*** Begin section ***
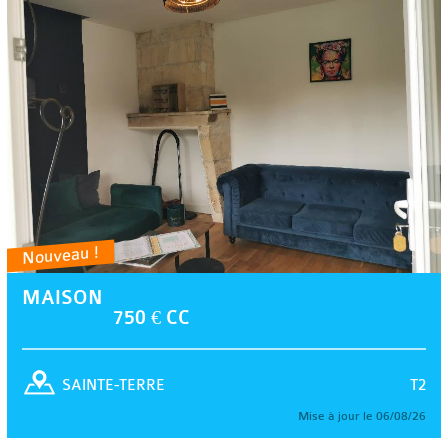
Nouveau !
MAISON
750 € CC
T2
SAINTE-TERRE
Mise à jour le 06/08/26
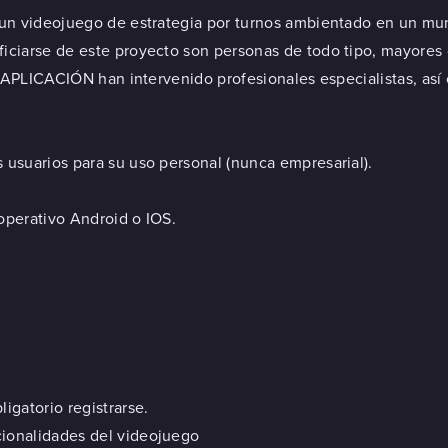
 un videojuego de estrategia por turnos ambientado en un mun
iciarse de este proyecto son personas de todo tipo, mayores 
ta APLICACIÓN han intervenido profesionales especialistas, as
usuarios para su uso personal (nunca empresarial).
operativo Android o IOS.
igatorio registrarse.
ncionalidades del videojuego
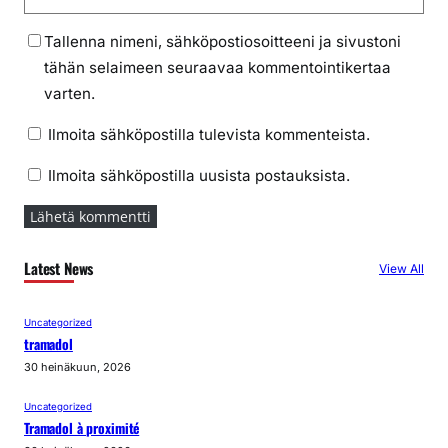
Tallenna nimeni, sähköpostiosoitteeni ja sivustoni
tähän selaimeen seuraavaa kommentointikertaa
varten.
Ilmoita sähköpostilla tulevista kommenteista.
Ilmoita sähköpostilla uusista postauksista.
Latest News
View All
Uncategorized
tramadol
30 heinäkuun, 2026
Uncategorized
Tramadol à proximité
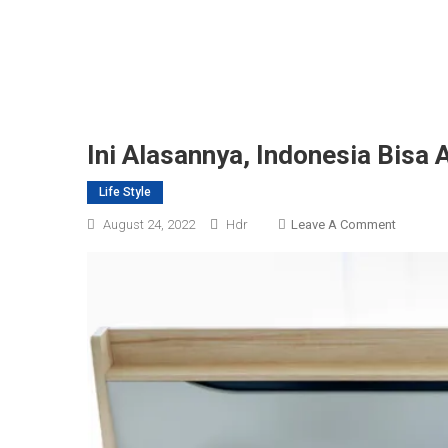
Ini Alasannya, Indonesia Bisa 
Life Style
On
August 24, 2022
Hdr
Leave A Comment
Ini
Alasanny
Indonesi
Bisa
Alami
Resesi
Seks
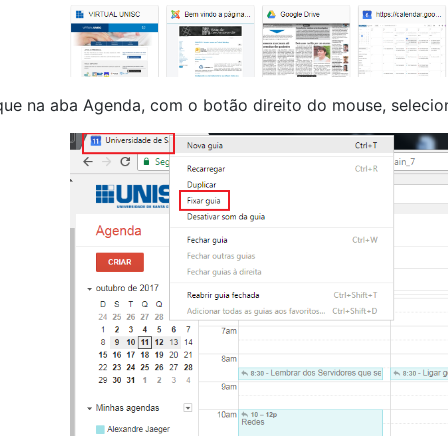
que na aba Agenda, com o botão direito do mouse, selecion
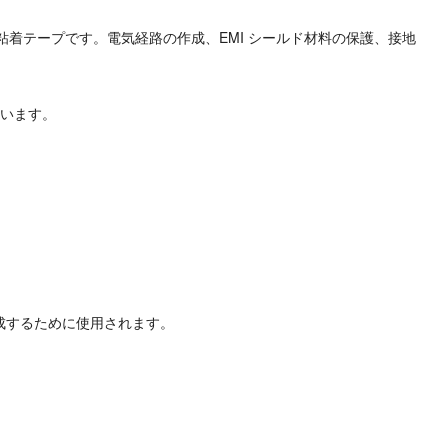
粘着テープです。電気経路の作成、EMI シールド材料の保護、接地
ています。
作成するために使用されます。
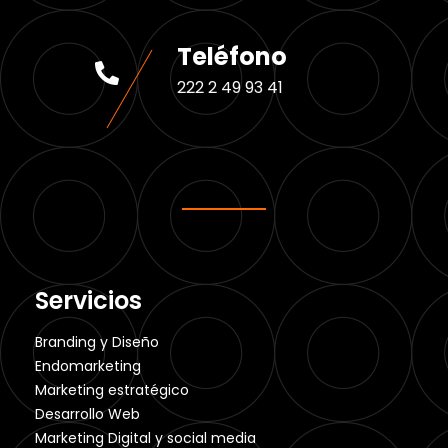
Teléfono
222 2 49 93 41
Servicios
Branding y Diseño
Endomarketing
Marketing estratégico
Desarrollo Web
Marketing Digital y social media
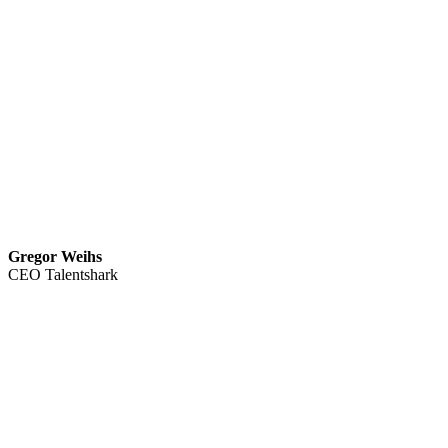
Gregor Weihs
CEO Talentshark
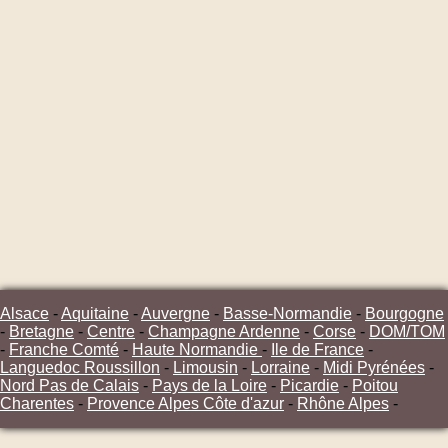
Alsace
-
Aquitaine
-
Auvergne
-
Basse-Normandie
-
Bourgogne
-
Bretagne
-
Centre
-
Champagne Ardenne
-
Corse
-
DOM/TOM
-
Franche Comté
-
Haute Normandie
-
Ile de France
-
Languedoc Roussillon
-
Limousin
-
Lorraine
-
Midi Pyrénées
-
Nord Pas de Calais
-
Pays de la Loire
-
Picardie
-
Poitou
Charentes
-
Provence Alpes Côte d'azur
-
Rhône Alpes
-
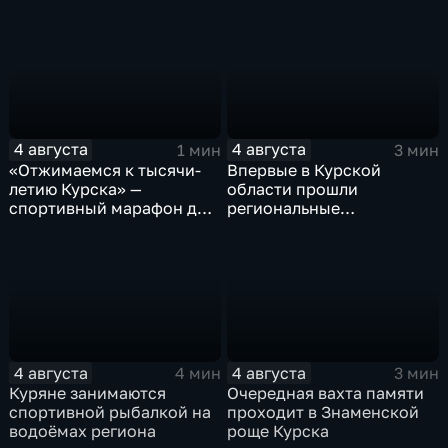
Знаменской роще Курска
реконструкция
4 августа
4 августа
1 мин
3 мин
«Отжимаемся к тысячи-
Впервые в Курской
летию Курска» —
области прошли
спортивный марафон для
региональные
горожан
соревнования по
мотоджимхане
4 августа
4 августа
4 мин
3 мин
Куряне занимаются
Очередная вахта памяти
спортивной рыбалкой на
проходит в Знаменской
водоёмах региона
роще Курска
*** End section ***
- _Task to carry out_: The answer consists solely of the lines from the one holding "Marketing estratégico" through the final line of the records, both ends included, each duplicated exactly. Leave images out.

- _Your response_:
Marketing estratégico
Desarrollo Web
Marketing Digital y social media
Gregor Weihs
CEO Talentshark
Alsace
-
Aquitaine
-
Auvergne
-
Basse-Normandie
-
Bourgogne
-
Bretagne
-
Centre
-
Champagne Ardenne
-
Corse
-
DOM/TOM
-
Franche Comté
-
Haute Normandie
-
Ile de France
-
Languedoc Roussillon
-
Limousin
-
Lorraine
-
Midi Pyrénées
-
Nord Pas de Calais
-
Pays de la Loire
-
Picardie
-
Poitou
Charentes
-
Provence Alpes Côte d'azur
-
Rhône Alpes
-
Знаменской роще Курска
реконструкция
4 августа
4 августа
1 мин
3 мин
«Отжимаемся к тысячи-
Впервые в Курской
летию Курска» —
области прошли
спортивный марафон для
региональные
горожан
соревнования по
мотоджимхане
4 августа
4 августа
4 мин
3 мин
Куряне занимаются
Очередная вахта памяти
спортивной рыбалкой на
проходит в Знаменской
водоёмах региона
роще Курска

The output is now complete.